[Data for analysis Boundary: Start]

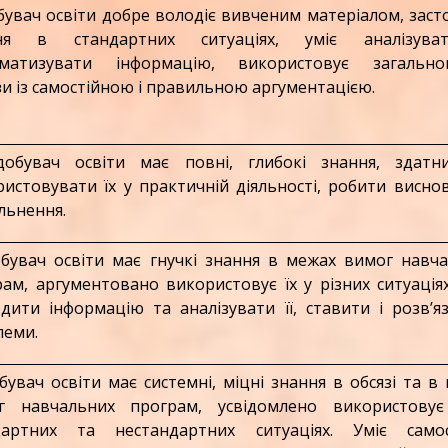
увач освіти добре володіє вивченим матеріалом, заст
ня в стандартних ситуаціях, уміє аналізув
ематизувати інформацію, використовує загальнов
и із самостійною і правильною аргументацією.
увач освіти має повні, глибокі знання, здатни
истовувати їх у практичній діяльності, робити висно
льнення.
увач освіти має гнучкі знання в межах вимог навч
ам, аргументовано використовує їх у різних ситуаціях
дити інформацію та аналізувати її, ставити і розв’я
леми.
вач освіти має системні, міцні знання в обсязі та в
г навчальних програм, усвідомлено використовує
дартних та нестандартних ситуаціях. Уміє самос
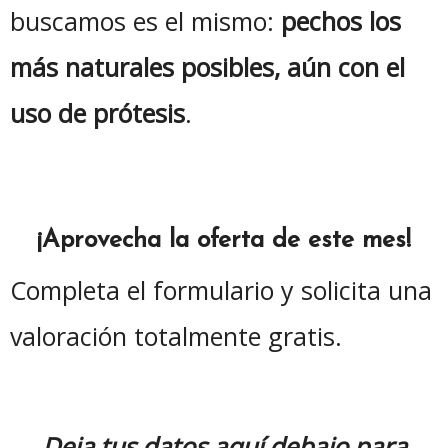
buscamos es el mismo:
pechos los
más naturales posibles, aún con el
uso de prótesis
.
¡Aprovecha la oferta de este mes!
Completa el formulario y solicita una
valoración totalmente gratis.
Deja tus datos aquí debajo para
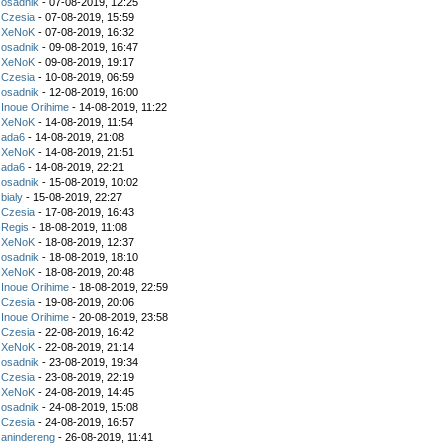
z
osadnik
- 07-08-2019, 12:25
z
Czesia
- 07-08-2019, 15:59
z
XeNoK
- 07-08-2019, 16:32
z
osadnik
- 09-08-2019, 16:47
z
XeNoK
- 09-08-2019, 19:17
z
Czesia
- 10-08-2019, 06:59
z
osadnik
- 12-08-2019, 16:00
z
Inoue Orihime
- 14-08-2019, 11:22
z
XeNoK
- 14-08-2019, 11:54
z
ada6
- 14-08-2019, 21:08
z
XeNoK
- 14-08-2019, 21:51
z
ada6
- 14-08-2019, 22:21
z
osadnik
- 15-08-2019, 10:02
z
bialy
- 15-08-2019, 22:27
z
Czesia
- 17-08-2019, 16:43
z
Regis
- 18-08-2019, 11:08
z
XeNoK
- 18-08-2019, 12:37
z
osadnik
- 18-08-2019, 18:10
z
XeNoK
- 18-08-2019, 20:48
z
Inoue Orihime
- 18-08-2019, 22:59
z
Czesia
- 19-08-2019, 20:06
z
Inoue Orihime
- 20-08-2019, 23:58
z
Czesia
- 22-08-2019, 16:42
z
XeNoK
- 22-08-2019, 21:14
z
osadnik
- 23-08-2019, 19:34
z
Czesia
- 23-08-2019, 22:19
z
XeNoK
- 24-08-2019, 14:45
z
osadnik
- 24-08-2019, 15:08
z
Czesia
- 24-08-2019, 16:57
z
anindereng
- 26-08-2019, 11:41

[Data for analysis Boundary: End]

§ About this task
Set down the lines from the one with "- 09-08-2019, 19:17" through the end of the data above. Keep each exactly as written and add no other line.

§ Response area
- 09-08-2019, 19:17
z
Czesia
- 10-08-2019, 06:59
z
osadnik
- 12-08-2019, 16:00
z
Inoue Orihime
- 14-08-2019, 11:22
z
XeNoK
- 14-08-2019, 11:54
z
ada6
- 14-08-2019, 21:08
z
XeNoK
- 14-08-2019, 21:51
z
ada6
- 14-08-2019, 22:21
z
osadnik
- 15-08-2019, 10:02
z
bialy
- 15-08-2019, 22:27
z
Czesia
- 17-08-2019, 16:43
z
Regis
- 18-08-2019, 11:08
z
XeNoK
- 18-08-2019, 12:37
z
osadnik
- 18-08-2019, 18:10
z
XeNoK
- 18-08-2019, 20:48
z
Inoue Orihime
- 18-08-2019, 22:59
z
Czesia
- 19-08-2019, 20:06
z
Inoue Orihime
- 20-08-2019, 23:58
z
Czesia
- 22-08-2019, 16:42
z
XeNoK
- 22-08-2019, 21:14
z
osadnik
- 23-08-2019, 19:34
z
Czesia
- 23-08-2019, 22:19
z
XeNoK
- 24-08-2019, 14:45
z
osadnik
- 24-08-2019, 15:08
z
Czesia
- 24-08-2019, 16:57
z
anindereng
- 26-08-2019, 11:41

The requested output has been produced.